**WHAT THE TASK REQUIRES**:
When the line containing "Переходники" is found in the data below, copy it and each line after it through the line containing "Ножи канцелярские", exactly and with no others.

**DATASET RECORDS**:
*** Begin section ***

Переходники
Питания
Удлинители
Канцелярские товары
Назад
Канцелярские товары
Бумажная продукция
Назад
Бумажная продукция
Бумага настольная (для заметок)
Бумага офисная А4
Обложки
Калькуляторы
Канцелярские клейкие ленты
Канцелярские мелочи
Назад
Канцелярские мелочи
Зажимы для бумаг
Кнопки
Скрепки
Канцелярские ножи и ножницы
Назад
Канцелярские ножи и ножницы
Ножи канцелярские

*** End section ***
*** Begin section ***

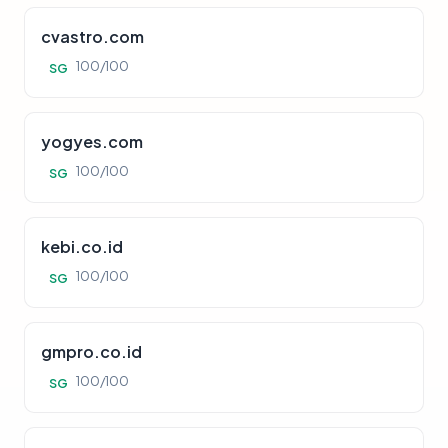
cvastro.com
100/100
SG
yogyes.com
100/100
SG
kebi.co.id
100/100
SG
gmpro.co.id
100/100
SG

*** End section ***
*** Begin section ***

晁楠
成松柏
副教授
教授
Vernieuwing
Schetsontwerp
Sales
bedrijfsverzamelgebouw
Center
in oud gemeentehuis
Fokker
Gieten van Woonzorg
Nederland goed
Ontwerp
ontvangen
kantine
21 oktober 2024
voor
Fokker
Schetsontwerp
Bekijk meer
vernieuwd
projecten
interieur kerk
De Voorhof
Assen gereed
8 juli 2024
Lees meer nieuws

*** End section ***

**YOUR RESPONSE**:
Переходники
Питания
Удлинители
Канцелярские товары
Назад
Канцелярские товары
Бумажная продукция
Назад
Бумажная продукция
Бумага настольная (для заметок)
Бумага офисная А4
Обложки
Калькуляторы
Канцелярские клейкие ленты
Канцелярские мелочи
Назад
Канцелярские мелочи
Зажимы для бумаг
Кнопки
Скрепки
Канцелярские ножи и ножницы
Назад
Канцелярские ножи и ножницы
Ножи канцелярские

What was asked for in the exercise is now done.